Como todos los años por estas fechas, celebramos la "Navidad".
Los primeros que la disfrutan son los niños,, los segundos por antonomasia, los maestros, posteriormente preocupados llegan los padres por no saber que hacer con ellos, protestando además de los días sin clase, y por último, a quienes les recae la responsabilidad, o sea, a los abuelos.
Bueno, la verdad que no todas las familias actúan de esa forma, e intentan vivir la Navidad desde otro punto de vista. Es triste que al pasar de los años, y desde mi punto de vista, esta celebración va dejando atrás el verdadero espíritu, que aunque en un principio fue pagano (La fiesta de origen romano que festejaba el solsticio de invierno), es el cristiano el que mas nos debe interpelar, pero a fuerza de minimizar este, estamos volviendo a a sus orígenes.
En estas fiestas en la que se nos llama a ser solidarios con los mas necesitados, ,material y espiritualmente hablando, tenemos la experiencia de que una gran parte de los centros educativos de esta ciudad, realizan su particular "campaña de Navidad". Los padres del AMPA son quienes colaboran activamente, dando a sus hijos alimentos de primera necesidad. Estos posteriormente son distribuidos en cajas, y son repartidos a familias que por las circunstancias que todos sabemos, lo están pasando económicamente, muy mal.
Hermandades, como la de la Aurora,congregaciones como las Hermanas de la Cruz, ONG como El Buen samaritano, Cruz Roja, y desde la Delegación Municipal de asuntos sociales, trabajan durante todo el año , para auxiliar a estas familias.

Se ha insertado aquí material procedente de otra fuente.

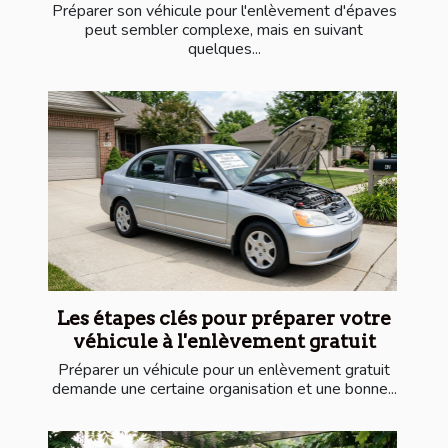
Préparer son véhicule pour l'enlèvement d'épaves
peut sembler complexe, mais en suivant
quelques...
Les étapes clés pour préparer votre
véhicule à l'enlèvement gratuit
Préparer un véhicule pour un enlèvement gratuit
demande une certaine organisation et une bonne...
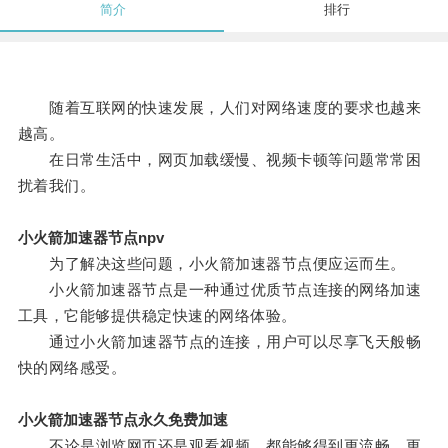
简介
排行
随着互联网的快速发展，人们对网络速度的要求也越来
越高。
在日常生活中，网页加载缓慢、视频卡顿等问题常常困
扰着我们。
小火箭加速器节点npv
为了解决这些问题，小火箭加速器节点便应运而生。
小火箭加速器节点是一种通过优质节点连接的网络加速
工具，它能够提供稳定快速的网络体验。
通过小火箭加速器节点的连接，用户可以尽享飞天般畅
快的网络感受。
小火箭加速器节点永久免费加速
不论是浏览网页还是观看视频，都能够得到更流畅、更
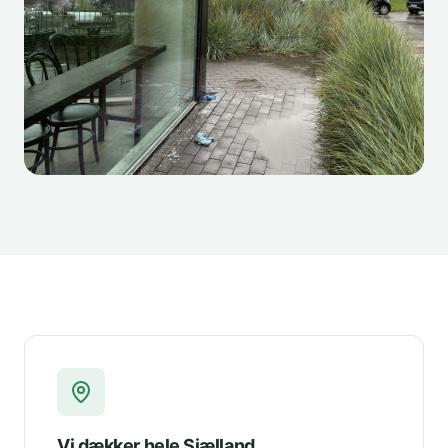
Vi dækker hele Sjælland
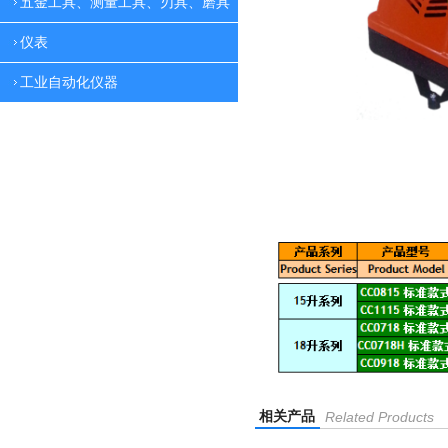
五金工具、测量工具、刃具、磨具
仪表
工业自动化仪器
相关产品
Related Products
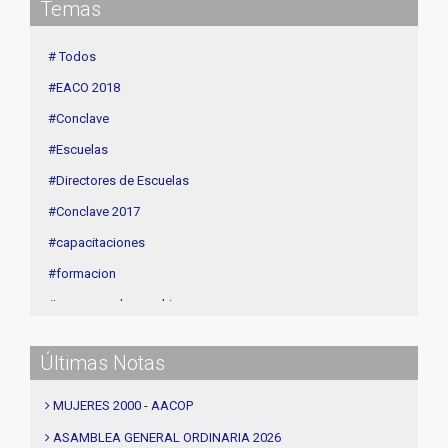
Temas
Contenidos de Interés
Cuota
# Todos
Agenda
#EACO 2018
Linea Sociedad
#Conclave
#Escuelas
#Directores de Escuelas
#Conclave 2017
#capacitaciones
#formacion
#procesos de coaching
#CEC
Últimas Notas
#Actividades
#talleres
MUJERES 2000 - AACOP
#Descuentos
ASAMBLEA GENERAL ORDINARIA 2026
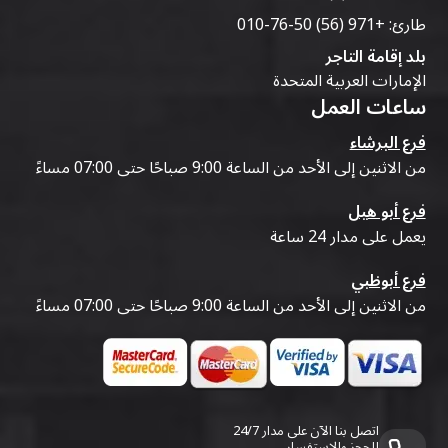
طارئ:
+971 (56) 50-76-010
بلد إقامة التاجر
الإمارات العربية المتحدة
ساعات العمل
فرع البرشاء
من الاثنين إلى الأحد من الساعة 9:00 صباحًا حتى 07:00 مساءً
فرع أبو هيل
يعمل على مدار 24 ساعة
فرع أبوظبي
من الاثنين إلى الأحد من الساعة 9:00 صباحًا حتى 07:00 مساءً
اتصل بنا الآن على مدار 24/7
للحجز والاستفسار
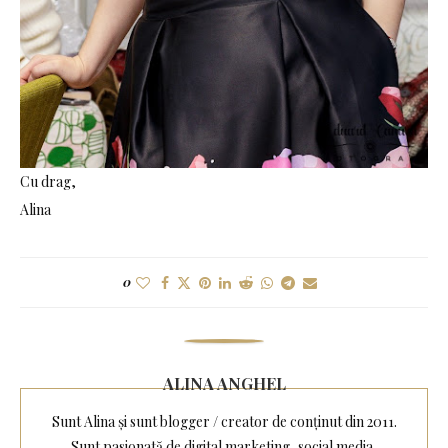
Cu drag,
Alina
0
ALINA ANGHEL
Sunt Alina și sunt blogger / creator de conținut din 2011.
Sunt pasionată de digital marketing, social media,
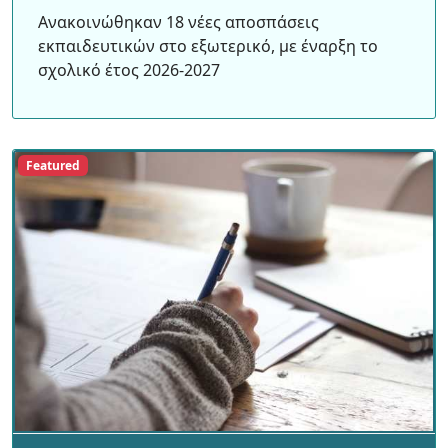
Ανακοινώθηκαν 18 νέες αποσπάσεις
εκπαιδευτικών στο εξωτερικό, με έναρξη το
σχολικό έτος 2026-2027
Featured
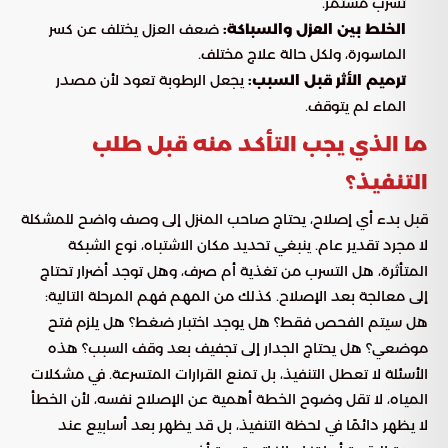
تسرب مستمر.
الخلط بين العزل والسباكة:
ضعف العزل يختلف عن كسر
الماسورة، ولكل حالة علاج مختلف.
ترميم الأثر قبل السبب:
يجعل الرطوبة تعود لأن مصدر
الماء لم يتوقف.
ما الذي يجب التأكد منه قبل طلب
التنفيذ؟
قبل بدء أي إصلاح، يحتاج صاحب المنزل إلى وصف واضح للمشكلة
لا مجرد تقدير عام. ينبغي تحديد مكان الاشتباه، نوع الشبكة
المتأثرة، هل التسرب من تغذية أم صرف، وهل توجد أضرار تحتاج
إلى معالجة بعد الإصلاح. كذلك من المهم فهم المرحلة التالية:
هل سيتم الفحص فقط؟ هل يوجد اختبار ضغط؟ هل يلزم فتح
موضعي؟ هل يحتاج الجدار إلى تجفيف بعد وقف السبب؟ هذه
الأسئلة لا تعطل التنفيذ، بل تمنع القرارات المتسرعة. في مشكلات
المياه، لا تقل وضوح الخطة أهمية عن الإصلاح نفسه، لأن الخطأ
لا يظهر دائمًا في لحظة التنفيذ، بل قد يظهر بعد أسابيع عند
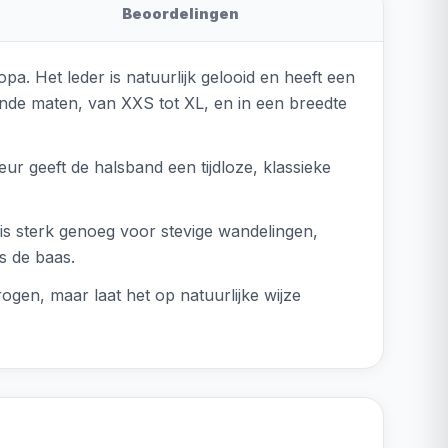
Beoordelingen
. Het leder is natuurlijk gelooid en heeft een
ende maten, van XXS tot XL, en in een breedte
ur geeft de halsband een tijdloze, klassieke
r is sterk genoeg voor stevige wandelingen,
s de baas.
ogen, maar laat het op natuurlijke wijze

En una sociedad, en la que las fiestas de origen cristiano se han transformado de forma sistemática, al consumismo mas absurdo, teniendo claro que quienes más la celebran son las grandes superficies, y haciendo que en familias donde no hay para abonar el recibo de la luz, todos disfruten de aparatos electrónicos de última generación, poco se puede hacer.
A veces, nosotros mismos nos hemos robado la ilusión de lo que significa la verdadera Navidad. Unas, por las circunstancias que se nos presentan en la vida, y otras, por la "empachera" de convertir estas fiestas en una "gran comilona", donde la familia, en el más puro sentido, deja paso al distanciamiento y la rutina.
Ojalá, nunca perdamos la ilusión y la esperanza en ser portadores de la paz y la alegría allá donde estemos. Creo que ni en estas fiestas, ni cuando volvamos a la rutina diaria, debemos olvidarnos de los que están solos, de los ancianos, los enfermos, y por ende, de todos los que por una u otra causa, lo están pasando mal.
También, y para terminar, os deseamos, que el año que ahora comienza, os llegue cargado de salud, amor y trabajo.